Vus à travers la lunette de l'économiste, les dix-huit premiers siècles de notre ère ont été un long
fleuve très tranquille, seulement rythmé par une alternance de catastrophes et d'embellies, de hauts et
de bas. Une fois passé le cortège de souffrances et de morts, la vie reprenait son cours et rattrapait le
niveau antérieur de production, voire le dépassait légèrement. Au cours de ces siècles, la production
annuelle moyenne aurait progressé de moins de 0,1 %, selon des estimations contemporaines qui
prêtent à débat (voir encadré). Une progression imperceptible qui était en quelque sorte "mangée" par
une augmentation de la population du même ordre de grandeur, ou accaparée par les puissants d'alors,
qui nous ont ainsi légué de superbes témoignages du passé.

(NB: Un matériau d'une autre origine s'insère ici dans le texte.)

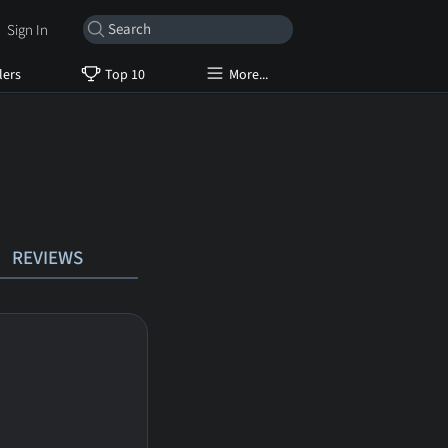
Sign In
lers
Top 10
More...
REVIEWS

L'Angleterre, tête de pont de la croissance
Cette apparente immobilité prend fin au XVIIIe siècle. En Angleterre, en 1701, Jethro Tull met au
point le semoir mécanique, première invention d'une longue série de machines agricoles qui, en trois
siècles, ont permis de multiplier par plus de 100 la productivité de chaque paysan. Comme beaucoup
de rentiers de l'époque, cet Anglais se passionne pour l'essor des sciences. Dans son cas, il s'agit des
sciences agronomiques. Plutôt que de laisser vos terres reposer une année sur trois ou quatre pour
qu'elles retrouvent leur fertilité, semez-y donc de la luzerne, suggère-t-il aux paysans. Leur fertilité en
sera améliorée et vous pourrez nourrir des moutons ou des vaches, qui vous donneront du lait, de la
viande… et du fumier. Lequel, enfoui dans le sol vous permettra d'augmenter vos récoltes de 20 % ou
30 %. Et, de fait, au cours du XVIIIe siècle, la production de céréales en Angleterre progresse de 40
%. Et la population d'autant, ou presque.
Thomas-Robert Malthus, pasteur de son état, s'en alarme. Dans son Essai sur le principe de population
(1796), il soutient que, sauf "contrainte morale" (entendons par là abstinence sexuelle), la croissance
de la population sera toujours plus forte que celle de la production. Et que, dans ces conditions, il faut
dénoncer "le prétendu droit des pauvres à être entretenus aux frais de la société". A défaut, ils se
multiplieront et aggraveront le problème. Or, des pauvres, il y en avait alors beaucoup en Angleterre,
du fait de la révolution agricole : privés de la possibilité de faire paître quelques bêtes sur les terres en
jachère, ils affluent en masse dans les villes, à la recherche d'un emploi.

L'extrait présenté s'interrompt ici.